- Tomort Location within China

Highest point
- Elevation: 4,886 m (16,030 ft)
- Prominence: 3,243 m (10,640 ft) Ranked 70th
- Listing: Ultra
- Coordinates: 43°04′24″N 94°20′48″E﻿ / ﻿43.07333°N 94.34667°E

Geography
- Location: Xinjiang, China
- Parent range: Karlik Mountains, Tien Shan

Climbing
- First ascent: August 15, 2005, by Hiroyuki Katsuki and Koichiro Takahashi

= Tomort =

Mountain in Xinjiang, China

Tomort, or Tomurty (托木尔提峰 (托木爾提峰, Tuōmù'ěrtí Fēng)), is the highest peak in the Karlik Mountains, a far eastern subrange of the Tien Shan mountain range in Xinjiang, China. While not of great absolute elevation among Chinese peaks, it is well-separated from higher terrain, and hence is ranked 70th by topographic prominence.

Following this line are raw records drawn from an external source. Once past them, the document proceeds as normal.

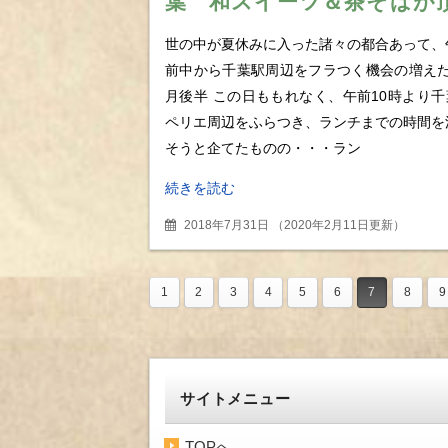
葉 和スイーツ＆茶そばが
けるカフェの期間限定八ッ
世の中が夏休みに入った諸々の都合あって、
パフェ
前中から千葉駅周辺をフラつく機会の増えた
月後半 この日ももれなく、午前10時より千
ペリエ周辺をふらつき、ランチまでの時間を
そうと企てたものの・・・ラン
続きを読む
2018年7月31日
（
2020年2月11日更新
）
1
2
3
4
5
6
7
8
9
サイトメニュー
TOPへ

Tomort was reconnoitered or attempted in 1996, 1997, 2000, and 2004, by Chinese and Japanese parties. Its first, and to date only, ascent was in 2005, by a small group from the Alpine Club of the National Defense Academy of Japan, led by Isao Fukura. They described the summit as a "table-top ice-snow plateau, with glaciers several kilometers long descending on all sides," which was reached by "a crevassed glacier and a 50 degree snow/ice face."